- [About this task]
Without skipping anything, transcribe the listing that follows.
_ _ _ _ _ _ _
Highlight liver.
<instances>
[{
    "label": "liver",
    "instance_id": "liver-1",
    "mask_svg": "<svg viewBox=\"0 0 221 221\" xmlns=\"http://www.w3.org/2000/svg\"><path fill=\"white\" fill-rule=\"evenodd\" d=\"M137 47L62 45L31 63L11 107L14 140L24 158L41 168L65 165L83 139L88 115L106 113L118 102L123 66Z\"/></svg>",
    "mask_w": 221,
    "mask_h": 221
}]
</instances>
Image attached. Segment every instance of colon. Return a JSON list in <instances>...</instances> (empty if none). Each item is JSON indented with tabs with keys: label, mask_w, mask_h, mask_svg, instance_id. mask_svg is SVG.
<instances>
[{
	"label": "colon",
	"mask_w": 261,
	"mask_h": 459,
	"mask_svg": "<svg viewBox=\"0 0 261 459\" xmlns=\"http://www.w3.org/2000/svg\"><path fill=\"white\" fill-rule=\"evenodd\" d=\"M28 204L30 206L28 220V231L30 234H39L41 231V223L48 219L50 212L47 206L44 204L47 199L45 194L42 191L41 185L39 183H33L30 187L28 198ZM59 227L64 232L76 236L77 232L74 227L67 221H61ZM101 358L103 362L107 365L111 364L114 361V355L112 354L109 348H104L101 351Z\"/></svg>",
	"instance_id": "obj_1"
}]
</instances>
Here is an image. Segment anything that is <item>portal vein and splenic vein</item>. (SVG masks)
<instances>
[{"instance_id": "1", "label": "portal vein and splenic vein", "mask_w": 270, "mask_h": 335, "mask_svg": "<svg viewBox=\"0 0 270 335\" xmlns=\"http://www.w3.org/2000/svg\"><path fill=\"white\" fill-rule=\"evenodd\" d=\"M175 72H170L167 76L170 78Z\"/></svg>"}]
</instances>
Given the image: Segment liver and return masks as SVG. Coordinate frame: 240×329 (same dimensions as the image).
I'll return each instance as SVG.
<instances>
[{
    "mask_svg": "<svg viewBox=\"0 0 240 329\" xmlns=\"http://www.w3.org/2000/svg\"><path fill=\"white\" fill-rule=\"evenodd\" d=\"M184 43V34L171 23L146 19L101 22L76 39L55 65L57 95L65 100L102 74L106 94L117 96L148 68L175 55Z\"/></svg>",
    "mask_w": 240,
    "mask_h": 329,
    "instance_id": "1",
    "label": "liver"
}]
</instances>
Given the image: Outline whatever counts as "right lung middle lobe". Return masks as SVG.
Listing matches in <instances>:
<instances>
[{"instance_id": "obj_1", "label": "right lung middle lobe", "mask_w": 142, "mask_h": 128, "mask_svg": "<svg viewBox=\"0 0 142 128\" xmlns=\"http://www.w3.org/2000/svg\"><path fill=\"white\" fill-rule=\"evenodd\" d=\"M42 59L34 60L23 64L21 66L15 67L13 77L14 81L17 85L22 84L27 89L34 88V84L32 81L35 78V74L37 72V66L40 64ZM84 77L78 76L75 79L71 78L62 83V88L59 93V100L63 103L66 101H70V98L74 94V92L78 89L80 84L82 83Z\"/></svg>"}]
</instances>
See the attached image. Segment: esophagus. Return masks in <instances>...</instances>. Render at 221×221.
_ _ _ _ _ _ _
- [Worked solution]
Highlight liver.
<instances>
[{
    "label": "liver",
    "instance_id": "liver-1",
    "mask_svg": "<svg viewBox=\"0 0 221 221\" xmlns=\"http://www.w3.org/2000/svg\"><path fill=\"white\" fill-rule=\"evenodd\" d=\"M137 47L62 45L31 63L11 107L14 140L24 158L41 168L65 165L83 139L88 115L106 113L118 102L123 66Z\"/></svg>",
    "mask_w": 221,
    "mask_h": 221
}]
</instances>
Image attached. Segment every instance of colon. Return a JSON list in <instances>...</instances> (empty if none). Each item is JSON indented with tabs with keys: label, mask_w, mask_h, mask_svg, instance_id. mask_svg is SVG.
<instances>
[{
	"label": "colon",
	"mask_w": 261,
	"mask_h": 459,
	"mask_svg": "<svg viewBox=\"0 0 261 459\" xmlns=\"http://www.w3.org/2000/svg\"><path fill=\"white\" fill-rule=\"evenodd\" d=\"M28 204L30 206L28 220V231L30 234H39L41 231V223L48 219L50 212L47 206L44 204L47 199L45 194L42 191L41 185L39 183H33L30 187L28 198ZM59 227L64 232L76 236L77 232L74 227L67 221H61ZM101 358L103 362L107 365L111 364L114 361V355L112 354L109 348H104L101 351Z\"/></svg>",
	"instance_id": "obj_1"
}]
</instances>
Here is an image. Segment anything that is <item>portal vein and splenic vein</item>. (SVG masks)
<instances>
[{"instance_id": "1", "label": "portal vein and splenic vein", "mask_w": 270, "mask_h": 335, "mask_svg": "<svg viewBox=\"0 0 270 335\" xmlns=\"http://www.w3.org/2000/svg\"><path fill=\"white\" fill-rule=\"evenodd\" d=\"M175 72H170L167 76L170 78Z\"/></svg>"}]
</instances>
Given the image: Segment liver and return masks as SVG. Coordinate frame: 240×329 (same dimensions as the image).
I'll return each instance as SVG.
<instances>
[{
    "mask_svg": "<svg viewBox=\"0 0 240 329\" xmlns=\"http://www.w3.org/2000/svg\"><path fill=\"white\" fill-rule=\"evenodd\" d=\"M184 43V34L171 23L146 19L101 22L76 39L55 65L57 95L65 100L102 74L106 94L117 96L148 68L175 55Z\"/></svg>",
    "mask_w": 240,
    "mask_h": 329,
    "instance_id": "1",
    "label": "liver"
}]
</instances>
Given the image: Outline whatever counts as "right lung middle lobe". Return masks as SVG.
Listing matches in <instances>:
<instances>
[{"instance_id": "obj_1", "label": "right lung middle lobe", "mask_w": 142, "mask_h": 128, "mask_svg": "<svg viewBox=\"0 0 142 128\" xmlns=\"http://www.w3.org/2000/svg\"><path fill=\"white\" fill-rule=\"evenodd\" d=\"M42 59L34 60L23 64L21 66L15 67L13 77L14 81L17 85L22 84L27 89L34 88V84L32 81L35 78V74L37 72V66L40 64ZM84 77L78 76L75 79L71 78L62 83V88L59 93V100L63 103L66 101H70V98L74 94V92L78 89L80 84L82 83Z\"/></svg>"}]
</instances>
See the attached image. Segment: esophagus. Return masks in <instances>...</instances>. Render at 221×221.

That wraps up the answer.